Yea the ClientConfiguration never took into account a secure endpoint. I went to the exporters OTLPGRPCLogEntryExporter OTLPGRPCMetricExporter OTLPGRPCSpanExporter and altered the config setup

+var connectionConfiguration = ClientConnection.Configuration(target: .host(configuration.endpoint.host, port: configuration.endpoint.port),
+                                                             eventLoopGroup: group,
+                                                             tls: .init(configuration: .clientDefault),
+                                                             backgroundActivityLogger: requestLogger)

+if configuration.endpoint.isInsecure {
+    connectionConfiguration = ClientConnection.Configuration.default(
+        target: .host(configuration.endpoint.host, port: configuration.endpoint.port),
+        eventLoopGroup: group
+    )
+}

-var connectionConfiguration = ClientConnection.Configuration.default(
-     target: .host(configuration.endpoint.host, port: configuration.endpoint.port),
-     eventLoopGroup: group
- )

As far as needing HTTP, I suppose someone could have a valid usecase. Currently grafana cloud only accepts HTTP for delivering OTLP to ingest. So someone who opts out of using an otel collector (that can forward HTTP requests) for whatever reason and want a HTTP ingestor/endpoint HTTP seems like a sensible option someone can choose.

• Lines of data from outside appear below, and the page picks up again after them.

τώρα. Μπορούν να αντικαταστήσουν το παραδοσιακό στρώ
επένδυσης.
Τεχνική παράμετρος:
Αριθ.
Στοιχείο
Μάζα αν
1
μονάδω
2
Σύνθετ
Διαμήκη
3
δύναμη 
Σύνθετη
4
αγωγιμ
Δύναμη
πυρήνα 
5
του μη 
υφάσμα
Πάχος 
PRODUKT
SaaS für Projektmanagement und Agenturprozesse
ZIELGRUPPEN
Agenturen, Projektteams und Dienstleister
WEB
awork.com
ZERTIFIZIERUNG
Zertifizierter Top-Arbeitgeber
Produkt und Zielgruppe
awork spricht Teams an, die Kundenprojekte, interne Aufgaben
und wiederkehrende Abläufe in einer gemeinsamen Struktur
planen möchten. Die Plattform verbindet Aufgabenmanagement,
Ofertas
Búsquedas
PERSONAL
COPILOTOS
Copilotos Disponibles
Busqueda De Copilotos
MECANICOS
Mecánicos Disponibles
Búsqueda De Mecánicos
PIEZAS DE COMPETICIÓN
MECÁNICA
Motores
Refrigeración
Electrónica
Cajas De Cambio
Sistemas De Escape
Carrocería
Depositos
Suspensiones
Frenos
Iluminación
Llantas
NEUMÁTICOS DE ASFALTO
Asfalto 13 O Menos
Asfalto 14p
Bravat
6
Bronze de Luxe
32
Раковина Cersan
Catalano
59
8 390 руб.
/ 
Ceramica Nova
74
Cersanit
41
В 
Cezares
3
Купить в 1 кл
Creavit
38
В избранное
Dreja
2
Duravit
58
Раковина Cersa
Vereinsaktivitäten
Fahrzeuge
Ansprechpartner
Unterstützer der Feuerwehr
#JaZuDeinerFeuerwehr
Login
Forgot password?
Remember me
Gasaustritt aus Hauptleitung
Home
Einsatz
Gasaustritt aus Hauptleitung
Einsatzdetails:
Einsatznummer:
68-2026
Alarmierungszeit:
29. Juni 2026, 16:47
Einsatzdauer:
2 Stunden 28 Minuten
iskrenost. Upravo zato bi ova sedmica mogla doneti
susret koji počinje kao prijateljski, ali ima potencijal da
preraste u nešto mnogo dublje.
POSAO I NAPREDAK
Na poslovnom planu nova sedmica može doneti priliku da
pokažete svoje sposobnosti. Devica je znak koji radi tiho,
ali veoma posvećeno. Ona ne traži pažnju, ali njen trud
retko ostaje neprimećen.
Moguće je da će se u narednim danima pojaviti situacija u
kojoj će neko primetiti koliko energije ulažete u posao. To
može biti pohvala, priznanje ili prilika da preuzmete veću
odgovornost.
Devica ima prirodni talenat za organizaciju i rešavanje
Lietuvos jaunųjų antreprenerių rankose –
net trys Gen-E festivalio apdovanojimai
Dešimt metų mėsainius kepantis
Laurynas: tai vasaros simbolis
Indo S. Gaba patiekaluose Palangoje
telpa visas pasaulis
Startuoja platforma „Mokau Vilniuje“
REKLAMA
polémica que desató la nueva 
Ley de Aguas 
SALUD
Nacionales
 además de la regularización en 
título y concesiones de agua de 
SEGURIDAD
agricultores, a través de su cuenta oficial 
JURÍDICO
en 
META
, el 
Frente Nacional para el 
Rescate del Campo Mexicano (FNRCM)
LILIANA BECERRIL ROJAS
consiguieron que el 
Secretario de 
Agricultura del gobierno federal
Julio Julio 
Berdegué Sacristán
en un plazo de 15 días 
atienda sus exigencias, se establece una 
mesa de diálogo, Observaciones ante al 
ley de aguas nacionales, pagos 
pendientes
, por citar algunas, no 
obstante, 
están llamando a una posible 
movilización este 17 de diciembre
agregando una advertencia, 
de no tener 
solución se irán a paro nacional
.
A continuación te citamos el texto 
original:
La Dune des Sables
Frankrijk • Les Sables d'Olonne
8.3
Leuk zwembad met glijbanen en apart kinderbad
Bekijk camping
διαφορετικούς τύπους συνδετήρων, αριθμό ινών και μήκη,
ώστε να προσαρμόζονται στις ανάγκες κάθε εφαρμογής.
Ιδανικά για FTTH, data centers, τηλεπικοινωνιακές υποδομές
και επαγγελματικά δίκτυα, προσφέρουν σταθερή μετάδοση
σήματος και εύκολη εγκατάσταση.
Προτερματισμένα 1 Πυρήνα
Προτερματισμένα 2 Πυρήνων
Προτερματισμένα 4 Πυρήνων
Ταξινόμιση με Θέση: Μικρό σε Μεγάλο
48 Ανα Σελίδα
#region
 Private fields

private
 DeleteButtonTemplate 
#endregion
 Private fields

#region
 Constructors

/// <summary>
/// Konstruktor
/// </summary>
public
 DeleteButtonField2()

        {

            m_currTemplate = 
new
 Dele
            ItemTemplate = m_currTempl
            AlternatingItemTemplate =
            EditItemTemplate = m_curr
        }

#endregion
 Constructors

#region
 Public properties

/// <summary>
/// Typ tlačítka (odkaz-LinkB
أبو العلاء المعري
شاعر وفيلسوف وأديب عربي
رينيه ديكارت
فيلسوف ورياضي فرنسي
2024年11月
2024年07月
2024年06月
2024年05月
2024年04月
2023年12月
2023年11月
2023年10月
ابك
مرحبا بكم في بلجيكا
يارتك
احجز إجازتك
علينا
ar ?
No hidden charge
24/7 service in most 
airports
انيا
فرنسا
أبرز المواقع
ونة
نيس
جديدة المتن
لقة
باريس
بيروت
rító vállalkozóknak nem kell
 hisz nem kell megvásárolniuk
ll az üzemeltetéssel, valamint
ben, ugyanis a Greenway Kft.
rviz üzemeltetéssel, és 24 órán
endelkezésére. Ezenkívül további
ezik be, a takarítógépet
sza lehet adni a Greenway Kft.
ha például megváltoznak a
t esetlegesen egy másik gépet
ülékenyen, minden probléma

I'm using an otel collector for my needs so I can get away with GRPC currently.

slashmo commented 2 months ago

Currently grafana cloud only accepts HTTP for delivering OTLP to ingest. @Andrewangeta

Interesting! We could add http/protobuf support in a separate OTLPHTTP target. I prototyped this a while ago, including an OTLP target which brings together both OTLPGRPC and OTLPHTTP to support the OTEL_EXPORTER_OTLP_PROTOCOL variable for dynamically choosing between one or the other.